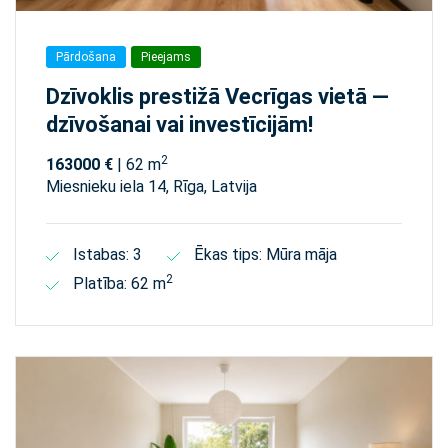
Pārdošana
Pieejams
Dzīvoklis prestižā Vecrīgas vietā —
dzīvošanai vai investīcijām!
2
163000 €
| 62 m
Miesnieku iela 14, Rīga, Latvija
Istabas: 3
Ēkas tips: Mūra māja
2
Platība: 62 m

##########

• AIM OF THE TASK:
Pictures are to be left out; everything else in the entries is reproduced verbatim.

• RESPONSE AREA:
Pārdošana
Pieejams
Dzīvoklis prestižā Vecrīgas vietā —
dzīvošanai vai investīcijām!
2
163000 €
| 62 m
Miesnieku iela 14, Rīga, Latvija
Istabas: 3
Ēkas tips: Mūra māja
2
Platība: 62 m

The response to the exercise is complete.